What the task requires
Below are the entries; determine how many of their lines contain the string "small" and give that figure alone.

Information supplied
'''
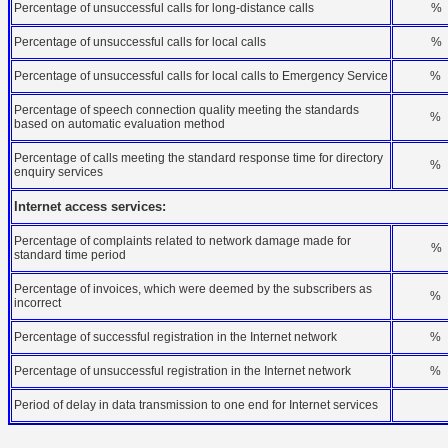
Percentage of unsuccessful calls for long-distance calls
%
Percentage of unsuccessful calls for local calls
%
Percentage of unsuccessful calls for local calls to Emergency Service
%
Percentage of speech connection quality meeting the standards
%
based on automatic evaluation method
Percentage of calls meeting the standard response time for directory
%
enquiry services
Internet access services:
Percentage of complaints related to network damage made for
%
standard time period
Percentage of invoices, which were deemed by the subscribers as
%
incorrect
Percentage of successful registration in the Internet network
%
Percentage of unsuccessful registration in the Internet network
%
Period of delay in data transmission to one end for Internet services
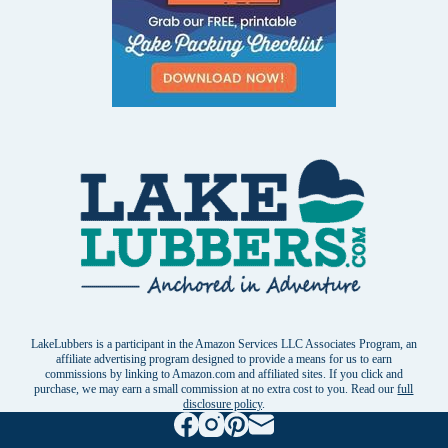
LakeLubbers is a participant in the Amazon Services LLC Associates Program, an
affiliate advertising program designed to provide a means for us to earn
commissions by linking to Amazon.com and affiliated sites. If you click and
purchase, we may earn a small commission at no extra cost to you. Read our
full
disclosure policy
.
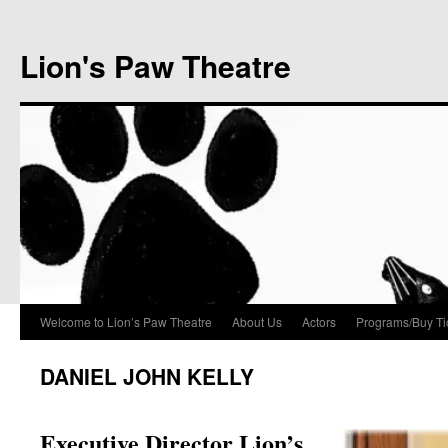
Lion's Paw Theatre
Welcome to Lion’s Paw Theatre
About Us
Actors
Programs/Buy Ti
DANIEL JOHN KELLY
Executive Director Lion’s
'''
'''
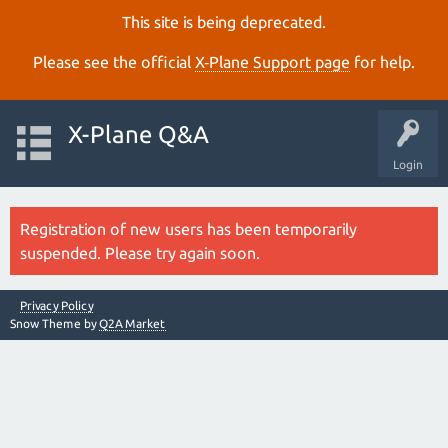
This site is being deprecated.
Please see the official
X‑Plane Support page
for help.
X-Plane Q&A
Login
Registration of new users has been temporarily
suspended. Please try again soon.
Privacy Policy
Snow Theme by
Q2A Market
'''
'''
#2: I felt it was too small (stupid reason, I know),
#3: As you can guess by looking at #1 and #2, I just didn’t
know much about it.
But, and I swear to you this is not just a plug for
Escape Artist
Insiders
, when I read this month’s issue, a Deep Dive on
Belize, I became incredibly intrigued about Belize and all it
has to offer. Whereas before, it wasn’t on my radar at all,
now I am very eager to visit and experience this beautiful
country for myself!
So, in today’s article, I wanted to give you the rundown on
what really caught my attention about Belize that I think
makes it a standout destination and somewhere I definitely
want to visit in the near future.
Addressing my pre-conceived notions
'''
Your response
2